Marquage d’embryons de xénope à différents stades du développement avec des quantum dots (QD).

Marquage d’embryons de xénope à différents stades du développement avec des quantum dots (QD).

Localisation cellulaire spécifique des QD. A. Schéma donnant la stratégie expérimentale. Des micelles de QD sont injectées dans une cellule d’un embryon de huit cellules. Entre 1,5 et 3 nl d’une suspension de QD (2,3 μm) sont injectés, ce qui correspond à 2.1x109 et 4.2x109 particules injectées dans une cellule. Les embryons sont ensuite cultivés et visualisés à différents stades du développement. B-E. Une image de transmission et une image de fluorescence ont été super-imposées. B. Injection d’une cellule d’un embryon de huit cellules permettant de marquer un seul blastomère. C. Même embryon une heure après. D. Embryon neurula.

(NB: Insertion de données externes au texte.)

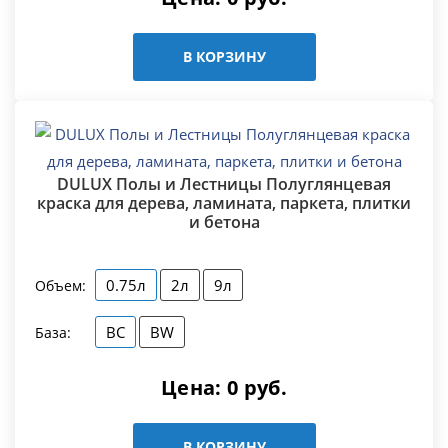
В КОРЗИНУ
DULUX Полы и Лестницы Полуглянцевая
краска для дерева, ламината, паркета, плитки
и бетона
0.75л
2л
9л
Объем:
BC
BW
База:
Цена:
0
руб.
В КОРЗИНУ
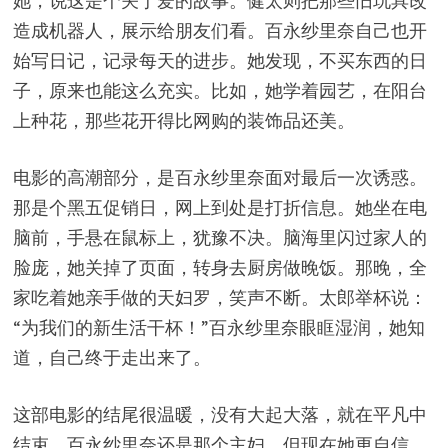
她，说这是个关于爱的故事。健太则把那些旧玩具改
造成机器人，展示给朋友们看。百永纱里奈自己也开
始写日记，记录每天的进步。她发现，不买东西的日
子，原来也能这么充实。比如，她学着园艺，在阳台
上种花，那些花开得比网购的装饰品还美。
电影的高潮部分，是百永纱里奈面对最后一次诱惑。
那是个黑五促销日，网上到处是打折信息。她坐在电
脑前，手悬在鼠标上，犹豫不决。脑海里闪过家人的
脸庞，她关掉了页面，转身去厨房做晚饭。那晚，全
家吃着她亲手做的天妇罗，笑声不断。太郎举杯说：
“为我们的新生活干杯！”百永纱里奈眼眶湿润，她知
道，自己终于走出来了。
这部电影的结尾很温暖，没有大起大落，就在平凡中
结束。百永纱里奈还是那个主妇，但现在她更自信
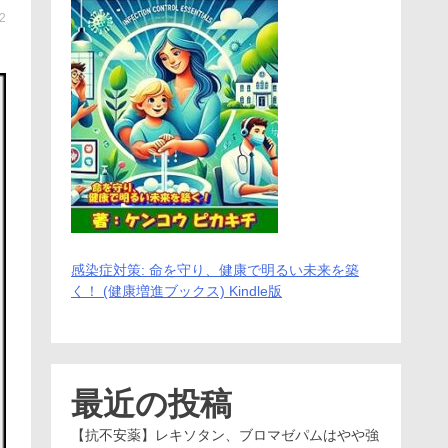
 2
感染症対策: 命を守り、健康で明るい未来を築
く！ (健康増進ブックス) Kindle版
最近の投稿
【抗不安薬】レキソタン、ブロマゼパムはやや強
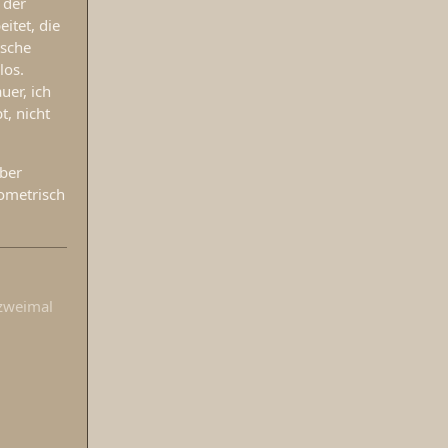
 der
itet, die
tsche
los.
uer, ich
t, nicht
aber
iometrisch
 zweimal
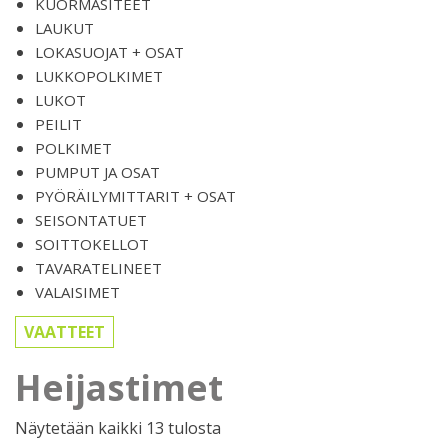
KUORMASITEET
LAUKUT
LOKASUOJAT + OSAT
LUKKOPOLKIMET
LUKOT
PEILIT
POLKIMET
PUMPUT JA OSAT
PYÖRÄILYMITTARIT + OSAT
SEISONTATUET
SOITTOKELLOT
TAVARATELINEET
VALAISIMET
VAATTEET
Heijastimet
Sorted
Näytetään kaikki 13 tulosta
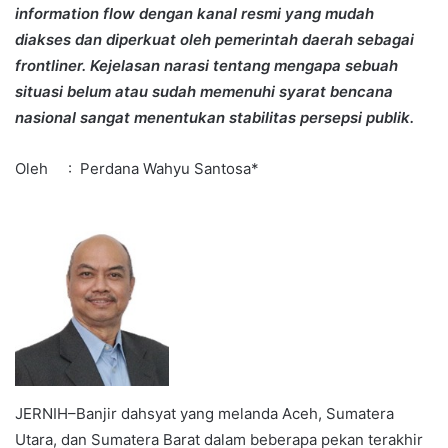
information flow dengan kanal resmi yang mudah
diakses dan diperkuat oleh pemerintah daerah sebagai
frontliner. Kejelasan narasi tentang mengapa sebuah
situasi belum atau sudah memenuhi syarat bencana
nasional sangat menentukan stabilitas persepsi publik.
Oleh : Perdana Wahyu Santosa*
JERNIH–Banjir dahsyat yang melanda Aceh, Sumatera
Utara, dan Sumatera Barat dalam beberapa pekan terakhir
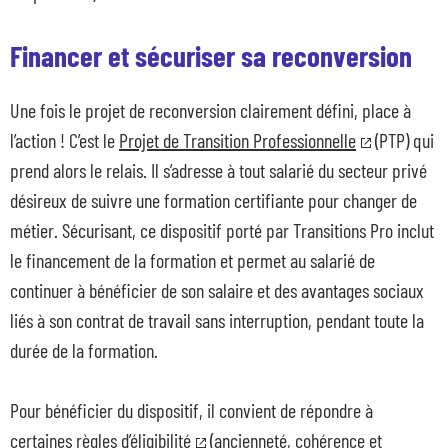
Financer et sécuriser sa reconversion
Une fois le projet de reconversion clairement défini, place à
l’action ! C’est le
Projet de Transition Professionnelle
(PTP) qui
prend alors le relais. Il s’adresse à tout salarié du secteur privé
désireux de suivre une formation certifiante pour changer de
métier. Sécurisant, ce dispositif porté par Transitions Pro inclut
le financement de la formation et permet au salarié de
continuer à bénéficier de son salaire et des avantages sociaux
liés à son contrat de travail sans interruption, pendant toute la
durée de la formation.
Pour bénéficier du dispositif, il convient de répondre à
certaines
règles d’éligibilité
(ancienneté, cohérence et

Ici aussi, une seule cellule d’un embryon à huit cellules a été injecté. F. Marquage intracellulaire d’un axone (flèche) et de somites d’un têtard au stade de développement 40. G. QD localisés dans le noyau pendant les stades mid-blastula. Cette localisation s’atténue plus tard. H. Cellules marquées de la crête neurale migrant dans les branchies. I. Fluorescence des QD observées dans l’estomac de l’embryon. Barres: B-E, H, I: 0,5 mm; F, G: 30 μm. Les images fluorescentes sont obtenues avec le jeu de filtre 41015 Chroma (GFP sauvage, émission passe-haut et une excitation passe-bande de 50 nm de large centrée sur 450 nm) monté sur un microscope Zeiss. Les échantillons sont excités avec une lampe au mercure de 50 W. Les images sont enregistrées avec une caméra couleur digitale (AxioCam HR, Zeiss). Dans ces expériences, les QD ont un diamètre de 3,5 nm, leur coeur est en CdSe, leur croûte en Zn/S. Ces QD absorbent les radiations avec une longueur d’onde < 515 nm et émettent aux alentours de 550 nm.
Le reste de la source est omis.